### Material provided ###
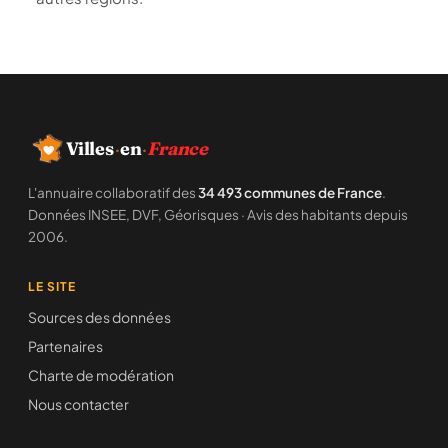
Villes
·
en
·
France
L'annuaire collaboratif des
34 493 communes de France
.
Données INSEE, DVF, Géorisques · Avis des habitants depuis
2006.
LE SITE
Sources des données
Partenaires
Charte de modération
Nous contacter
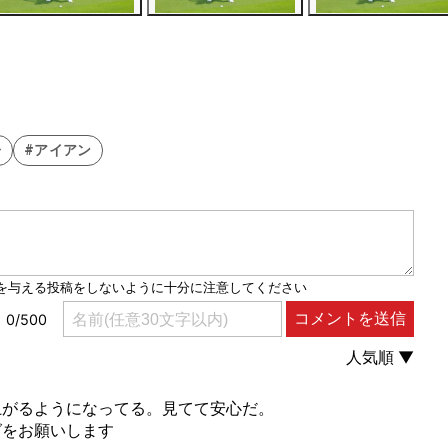
子
#アイアン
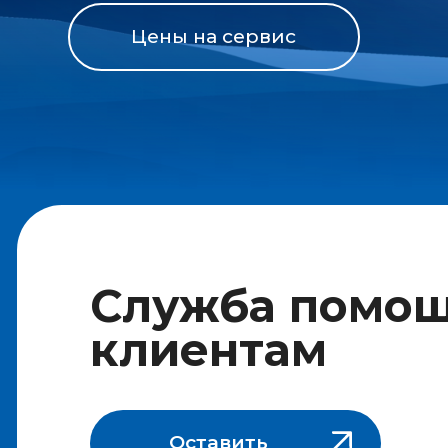
Служба помощи
клиентам
Оставить
заявку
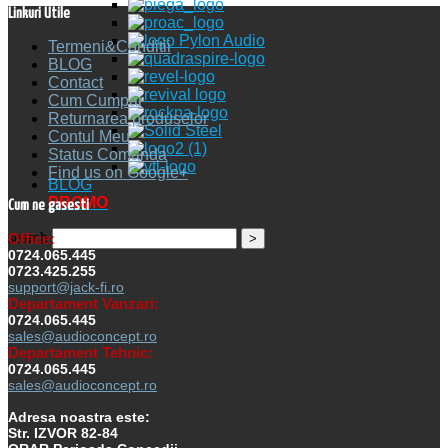
Linkuri Utile
Termeni&Conditii
BLOG
Contact
Cum Cumpar
Returnarea produselor
Contul Meu
Status Comanda
Find us on Google+
BLOG
PROMO
Cum ne gasesti
search
Office:
0724.065.445
0723.425.255
support@jack-fi.ro
Departament Vanzari:
0724.065.445
sales@audioconcept.ro
Departament Tehnic:
0724.065.445
sales@audioconcept.ro
Adresa noastra este:
Str. IZVOR 82-84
###
Task to carry out:
Repeat the records verbatim, excluding pictures.

Expected answer:
Villes
·
en
·
France
L'annuaire collaboratif des
34 493 communes de France
.
Données INSEE, DVF, Géorisques · Avis des habitants depuis
2006.
LE SITE
Sources des données
Partenaires
Charte de modération
Nous contacter
子
#アイアン
Служба помощи
клиентам
Оставить
заявку
Linkuri Utile
Termeni&Conditii
BLOG
Contact
Cum Cumpar
Returnarea produselor
Contul Meu
Status Comanda
Find us on Google+
BLOG
PROMO
Cum ne gasesti
search
Office:
0724.065.445
0723.425.255
support@jack-fi.ro
Departament Vanzari:
0724.065.445
sales@audioconcept.ro
Departament Tehnic:
0724.065.445
sales@audioconcept.ro
Adresa noastra este:
Str. IZVOR 82-84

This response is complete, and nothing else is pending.